Certainly the media like to present the rankings as disasters or successes compared to previous results. Suppose you are placed 15th – and you are either delighted or appalled – or perhaps just resigned. But, like the Advent calendar, the number 15 is just a door which hides a whole bigger package of surprises and rich details. The number on the door doesn’t fully explain the gift hidden behind – or the distance travelled to get there. These comparisons were initially developed to explain the impact on the economic and social health of nations from various educational initiatives and investments. They were descriptive. But not now – they are increasingly seen as policy levers.
So are international comparisons useful or just interesting? And are they disproportionately influential now? Do we tend to look simply at the number on the door and ignore the richness behind it ?
The ‘score on the door’ rankings mask a high level of detail on a huge range of indicators. They can act as a stimulus for action – for example, does one country invest anything like the same levels of resources as others in additional classroom support for children and what impact does this have on eventual outcomes? Should we aim to ‘be more like those at the top’ in this regard?
Recently, I wrote about the various useful tensions that hold the suspension bridge of mathematics education up and prevent it from a dramatic collapse into the waters below. It was intended to be a light-hearted piece to help publicize the importance of a conference being organized by The British Council. The various tensions were things like ‘traditional v. new mathematics’ or ‘pretty mathematics v. functional employability skills’ and so on – but the main point was that the tensions in the debate are healthy and will hopefully never get resolved.
There will always be a similarly healthy debate about the methodology behind the global PISA tests and what the limitations are – and how much account should be taken of cultural variables – things that do not always translate across nations well. Should we have bands of performance or a table of ‘significant’ movers to go alongside the main ones? I’m quite keen on a contextual value added table. Or perhaps ‘divisions’ within the rankings – so we could be ‘top’ of Division 2 if need be – which sounds way better than being bottom of division 1.
Of course if I were to push the advent calendar imagery to destruction I would say that being No. 25 is the best: It’s usually the largest door and holds the biggest prize; so maybe we should all aim to be there. Or perhaps each country should set itself a target number, and not always No. 1. We all know that methodologically, there is little of statistical significance between broad bands of performance: Coming in at No. 17 is not so very different in real terms as coming in at 27. It just feels different.

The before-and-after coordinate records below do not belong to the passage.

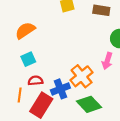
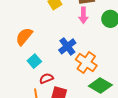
pink arrow: (107, 61) -> (83, 15), moved
blue cross: (60, 89) -> (67, 46), moved

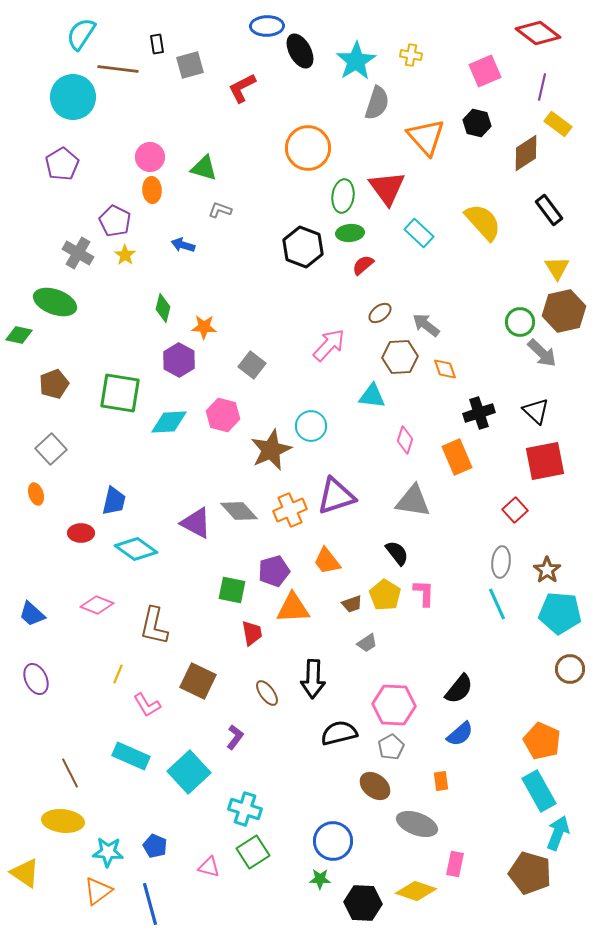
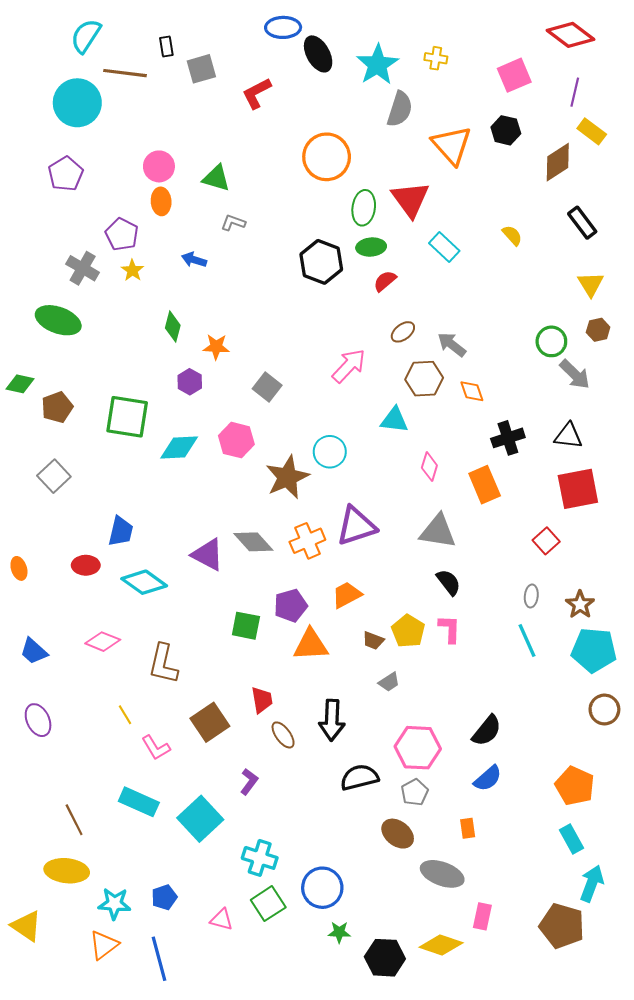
yellow semicircle: (483, 222) -> (512, 235), size x0.5
brown hexagon: (564, 311) -> (598, 330), size x0.5
green diamond: (19, 335) -> (20, 384), moved
purple hexagon: (179, 360) -> (190, 382), size x0.7
black triangle: (536, 411) -> (568, 436), turned -36
orange ellipse: (36, 494) -> (19, 568), moved
black semicircle: (397, 553) -> (449, 582), moved
orange trapezoid: (327, 561) -> (347, 595), turned 100
gray ellipse: (501, 562) -> (531, 596), size x0.7
brown trapezoid: (352, 604) -> (373, 641), turned 40
red trapezoid: (252, 633) -> (262, 700), moved
yellow line: (118, 674) -> (125, 715), turned -54
brown square: (198, 681) -> (210, 722), turned 30
cyan rectangle: (539, 791) -> (572, 839), size x0.7
blue circle: (333, 841) -> (322, 888), moved
blue pentagon: (155, 846) -> (164, 897), turned 30

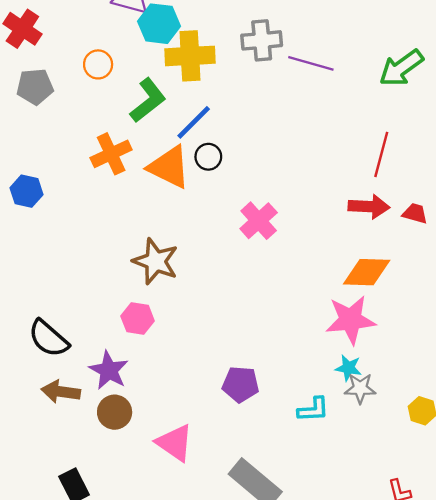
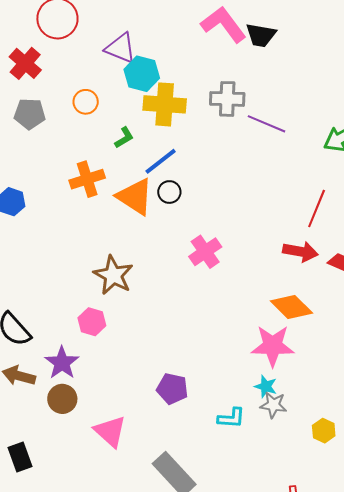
green L-shape: (148, 100) -> (124, 138), size x0.6
orange diamond: (367, 272) -> (291, 307), turned 36

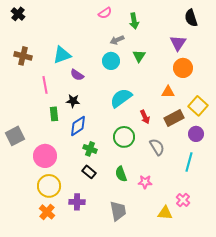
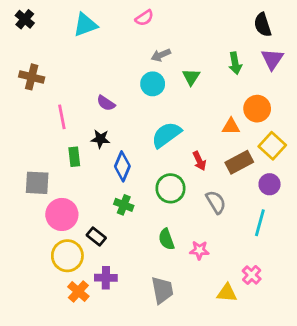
green arrow: (134, 21) -> (235, 63), moved
purple triangle: (178, 43) -> (272, 59), moved
cyan triangle: (62, 55) -> (85, 25), moved
orange circle: (183, 68) -> (257, 109), moved
blue diamond: (78, 126) -> (122, 166), moved, turned -35
gray square: (15, 136) -> (37, 183), moved, turned 30
black rectangle: (89, 172) -> (96, 236), moved
orange cross: (47, 212) -> (78, 291), moved

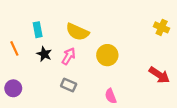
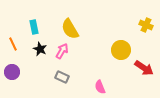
yellow semicircle: (77, 32) -> (70, 29), turned 35
yellow circle: (107, 55) -> (121, 50), moved
purple circle: (13, 88) -> (12, 72), moved

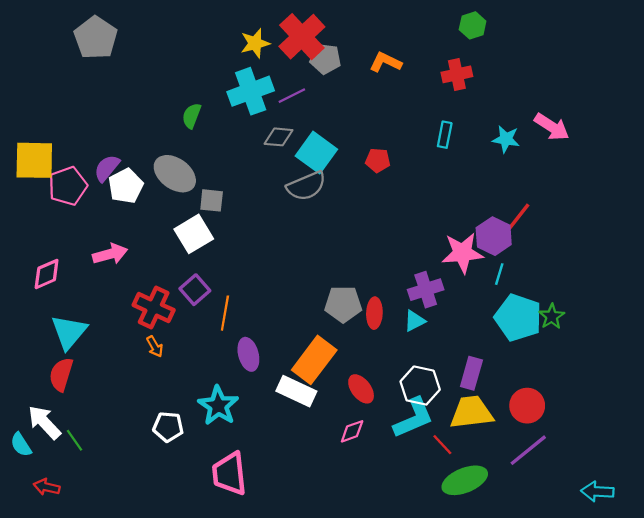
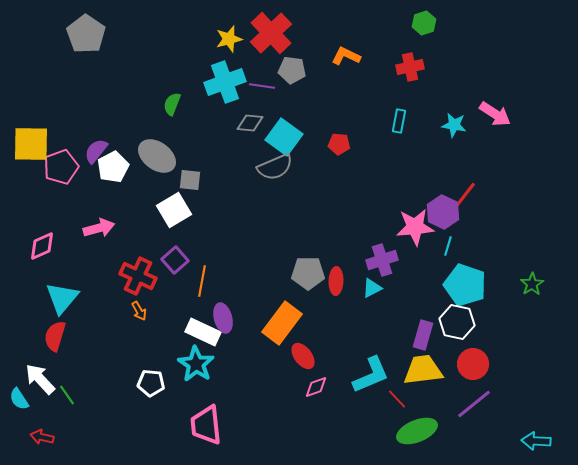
gray pentagon: (325, 59) -> (292, 70), moved
purple line: (292, 96) -> (262, 86), turned 35
green star: (552, 316) -> (532, 284), moved
white hexagon: (420, 386) -> (457, 322), moved
red ellipse: (361, 389) -> (303, 356), moved
white rectangle: (296, 391) -> (203, 332), moved

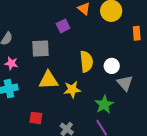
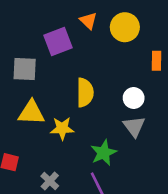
purple square: (63, 26) -> (58, 41), size x1.5
white circle: (112, 66) -> (134, 98), moved

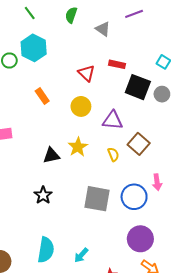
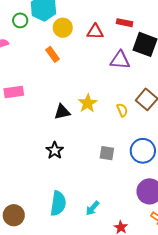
red triangle: (86, 73) -> (95, 32), turned -42
yellow circle: (81, 106) -> (63, 28), moved
purple triangle: (113, 120) -> (120, 60), moved
gray square: (97, 199) -> (107, 153), size x0.6

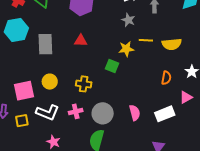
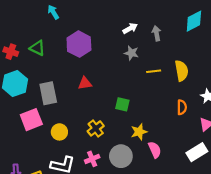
yellow semicircle: (172, 44) -> (182, 71), turned -84
yellow star: (126, 49) -> (139, 132), moved
yellow cross: (84, 84) -> (96, 128), turned -35
pink square: (24, 91) -> (31, 120), moved
white rectangle: (165, 114) -> (197, 152), moved

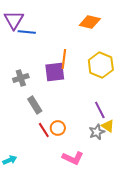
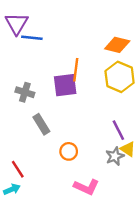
orange diamond: (90, 22) -> (117, 45), moved
gray cross: (21, 78) -> (25, 92), turned 35
red line: (44, 130) -> (18, 169), moved

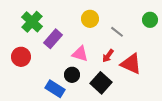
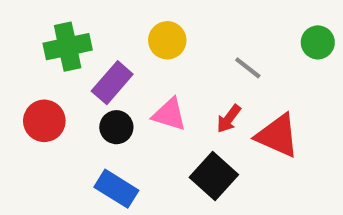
yellow circle: (90, 19) -> (167, 40), moved
green cross: (32, 22) -> (68, 47), turned 35
black circle: (72, 75) -> (116, 127), moved

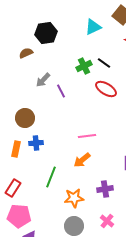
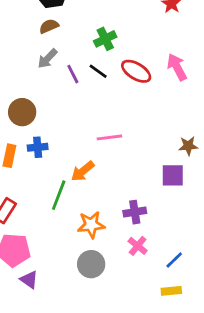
brown semicircle: (26, 53) -> (49, 26), moved
black line: (104, 63) -> (98, 71), moved
orange arrow: (82, 160) -> (83, 171), moved
pink cross: (107, 221) -> (138, 246), moved

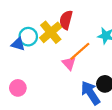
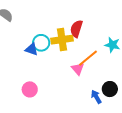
yellow cross: (51, 32) -> (62, 40), turned 30
blue arrow: (90, 93) -> (96, 97), size x0.6

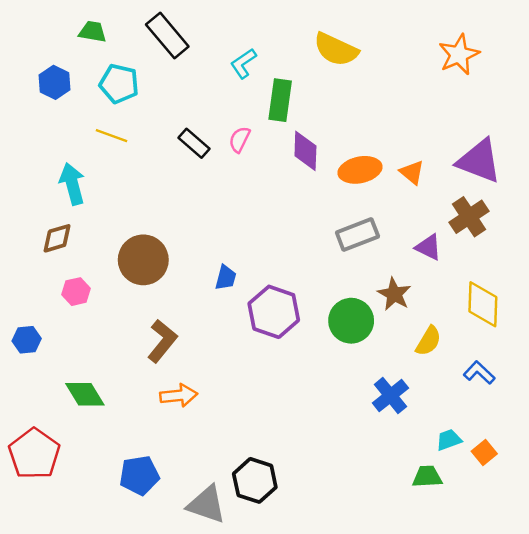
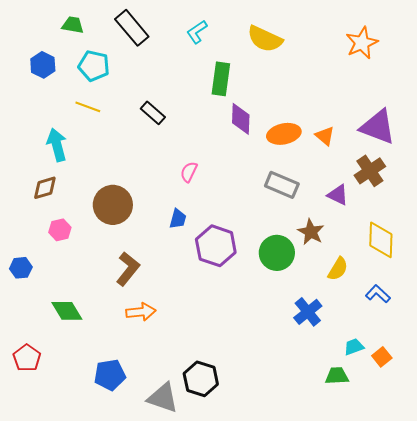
cyan L-shape: (243, 63) -> (197, 32), moved
pink semicircle: (240, 139) -> (189, 172), moved
gray rectangle: (357, 235) -> (282, 185), turned 44
red pentagon: (34, 454) -> (27, 358), size x0.7

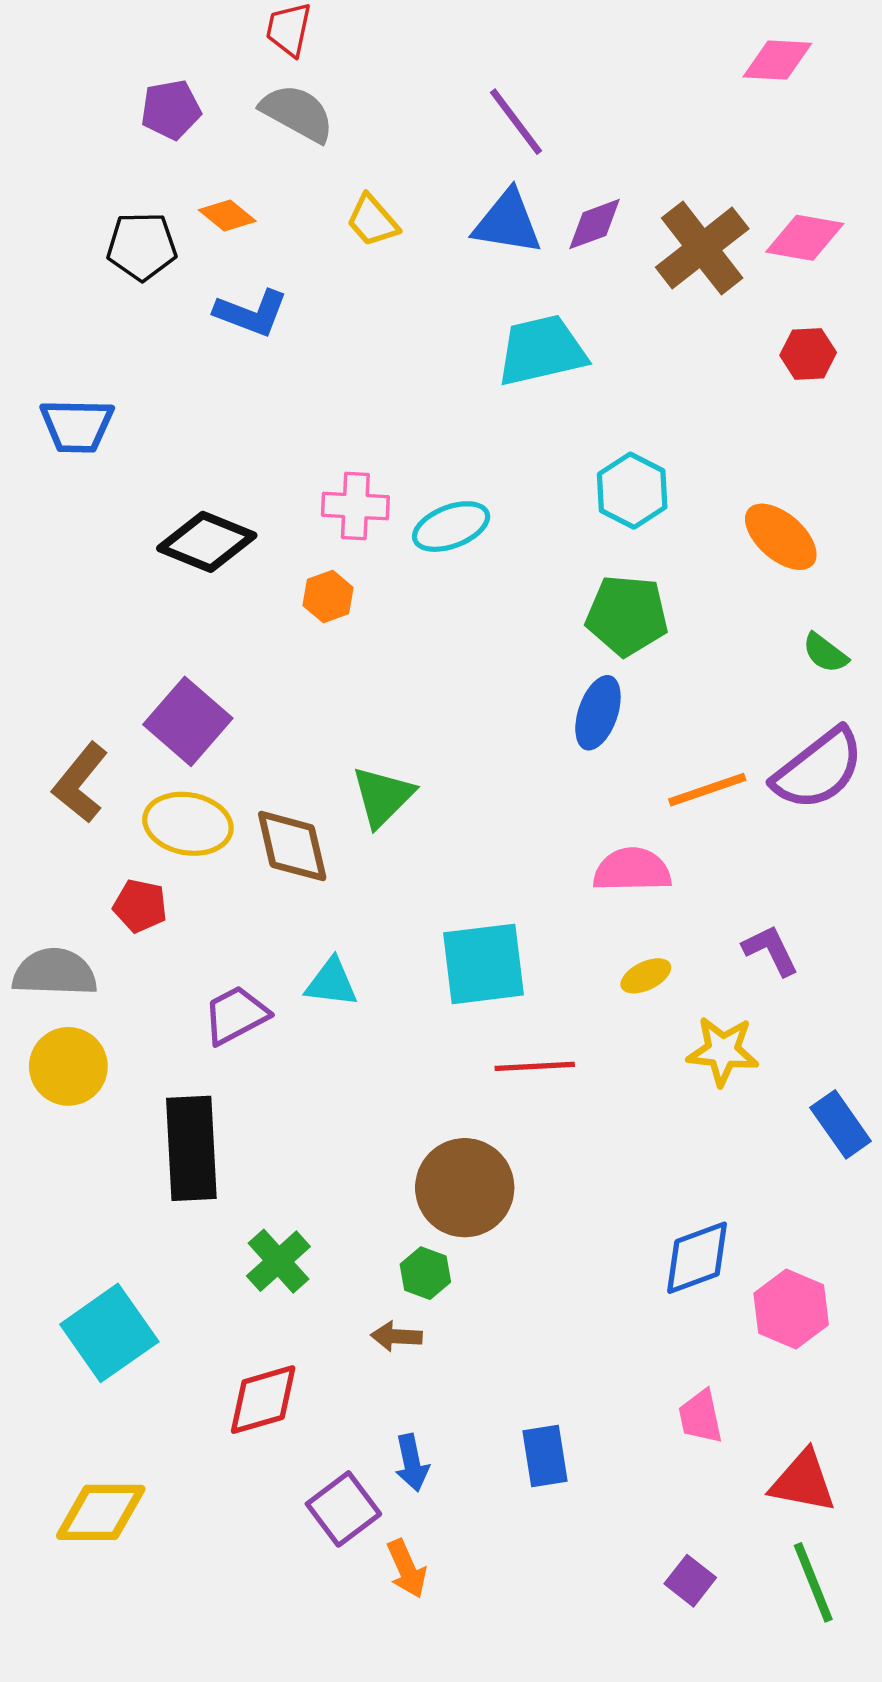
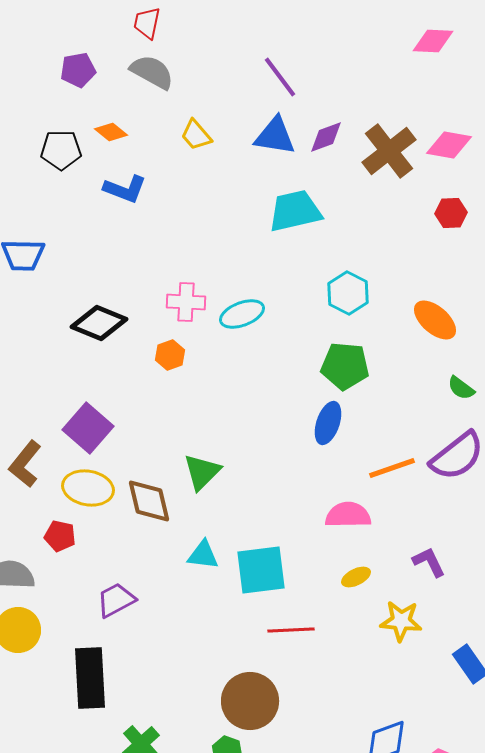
cyan triangle: (331, 983) -> (203, 555), moved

Shortly the PISA rankings for 2013 will be published. I’m hoping my country will be a ‘key mover mathematically’ – upward naturally – but I’m not that concerned about being in the top five or six really – that’s a closed shop. If we come 25th I think that would be a good result in many ways.
(Only kidding – I’m a secret competitor – we really ought to be No. 1 whatever the methodological debate might say. It is children’s future lives at stake here.)
However, given the importance of such rankings in now shaping policy as global systems converge, perhaps the time is ripe for simpler, visual and more diverse ways of explaining the data. That would let us begin to peek at the detail behind the number on the doors more than we do at present.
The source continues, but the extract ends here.